Eine Schülerin hat sich in ihn verliebt, ganz wie sich einst
seine jetzige Frau Man-ching in ihren gemeinsamen - und gemeinsam bewunderten
- Lehrer verliebte. Sie wurde damals schwanger, der Lehrer zog mit seiner
Frau davon und Yiu-kwok, der Man-ching heimlich anhimmelte, heiratete sie,
zog das Kind mit ihr groß. Plötzlich sind die Gespenster der
Vergangenheit wieder präsent: Seng, der einstige Lehrer, kehrt unheilbar
erkrankt in die Stadt zurück, Man-ching entscheidet sich, ihm in seinen
letzten Wochen beizustehen. Yiu-kowk fühlt sich unterdessen immer
stärker zu seiner Schülerin hingezogen, die ihn mit ihrem
auftrumpfenden Selbstbewusstsein beeindruckt.

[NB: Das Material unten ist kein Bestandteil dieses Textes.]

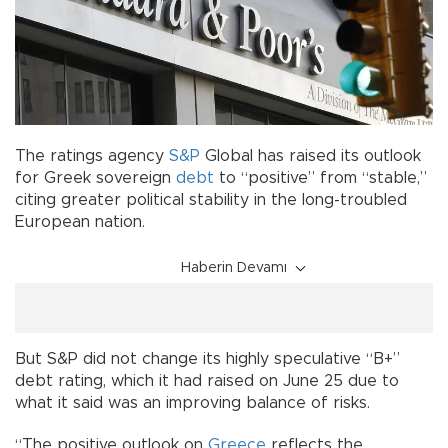
The ratings agency
S&P
Global has raised its outlook
for Greek sovereign
debt
to “positive” from “stable,”
citing greater political stability in the long-troubled
European nation.
Haberin Devamı
But S&P did not change its highly speculative “B+”
debt rating, which it had raised on June 25 due to
what it said was an improving balance of risks.
“The positive outlook on
Greece
reflects the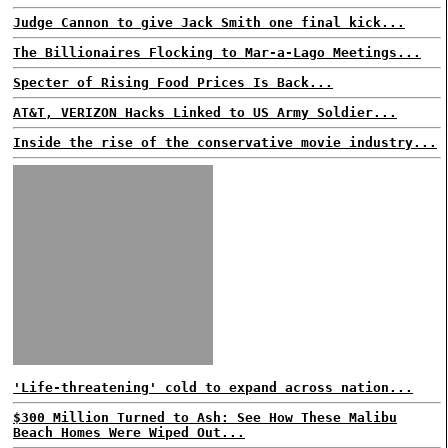
Judge Cannon to give Jack Smith one final kick...
The Billionaires Flocking to Mar-a-Lago Meetings...
Specter of Rising Food Prices Is Back...
AT&T, VERIZON Hacks Linked to US Army Soldier...
Inside the rise of the conservative movie industry...
'Life-threatening' cold to expand across nation...
$300 Million Turned to Ash: See How These Malibu
Beach Homes Were Wiped Out...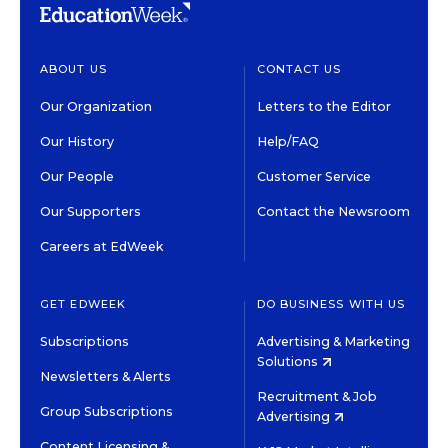
ABOUT US
CONTACT US
Our Organization
Letters to the Editor
Our History
Help/FAQ
Our People
Customer Service
Our Supporters
Contact the Newsroom
Careers at EdWeek
GET EDWEEK
DO BUSINESS WITH US
Subscriptions
Advertising & Marketing
Solutions
Newsletters & Alerts
Recruitment & Job
Group Subscriptions
Advertising
Content Licensing &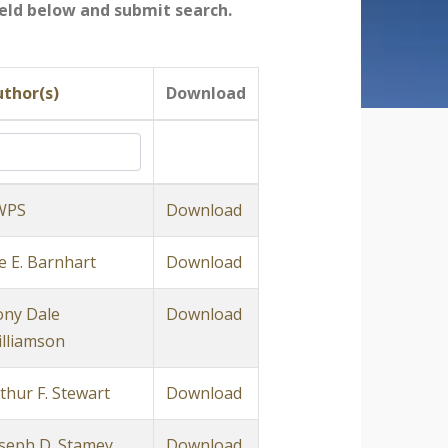
field below and submit search.
thor(s)
Download
WPS
Download
e E. Barnhart
Download
ny Dale
Download
lliamson
thur F. Stewart
Download
seph D. Stamey
Download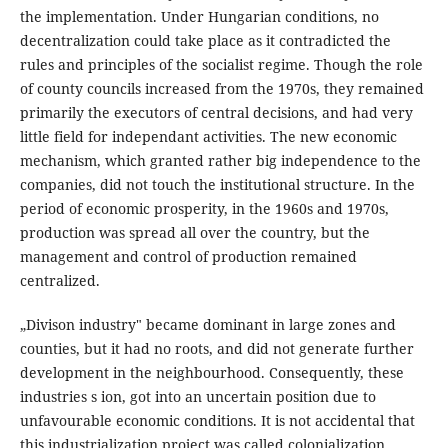
the implementation. Under Hungarian conditions, no
decentralization could take place as it contradicted the
rules and principles of the socialist regime. Though the role
of county councils increased from the 1970s, they remained
primarily the executors of central decisions, and had very
little field for independant activities. The new economic
mechanism, which granted rather big independence to the
companies, did not touch the institutional structure. In the
period of economic prosperity, in the 1960s and 1970s,
production was spread all over the country, but the
management and control of production remained
centralized.
„Divison industry" became dominant in large zones and
counties, but it had no roots, and did not generate further
development in the neighbourhood. Consequently, these
industries s ion, got into an uncertain position due to
unfavourable economic conditions. It is not accidental that
this industrialization project was called colonialization.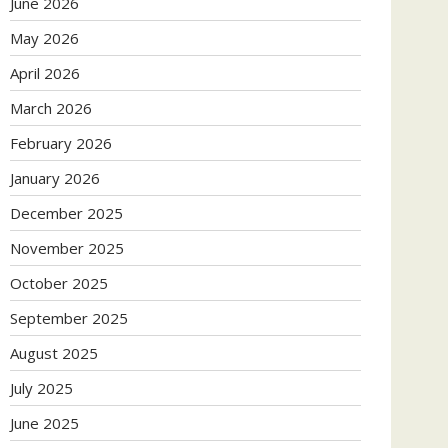
June 2026
May 2026
April 2026
March 2026
February 2026
January 2026
December 2025
November 2025
October 2025
September 2025
August 2025
July 2025
June 2025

Die Geschichte von "July Rhapsody" ist nicht unbedingt originell,
aber Ann Hui erzählt sie ganz souverän, verschränkt raffiniert
die Gegenwart mit der Vergangenheit, unterfüttert nach und nach die
komplizierten Beziehungen der Personen mit der Vorgeschichte. Beeindruckend
ist das Debüt der jungen Schauspielerin Anita Mui in ihrer Rolle als
verwöhnte Schülerin, die Aufsätze schreibt, worüber sie
Lust hat, die dem Schulleiter üble Flüche an den Kopf wirft und
offensichtlich gewohnt ist, auch zu bekommen, was sie haben will. Völlig
überzeugend auch Jackie Cheung als Mann mit einer ausgewachsenen
Midlife-Crisis, als reichlich ratloser Lehrer. Über die Subtilität
seiner Erzählung hinaus gewährt "July Rhapsody" die erstaunlichsten
Einblicke in das Hong Kong der Gegenwart, etwa in der Konfrontation der den
Jüngeren längst unverständlichen chinesischen Hochkultur mit
dem allgegenwärtigen Shopping-Mall- und Handy-Turbokapitalismus.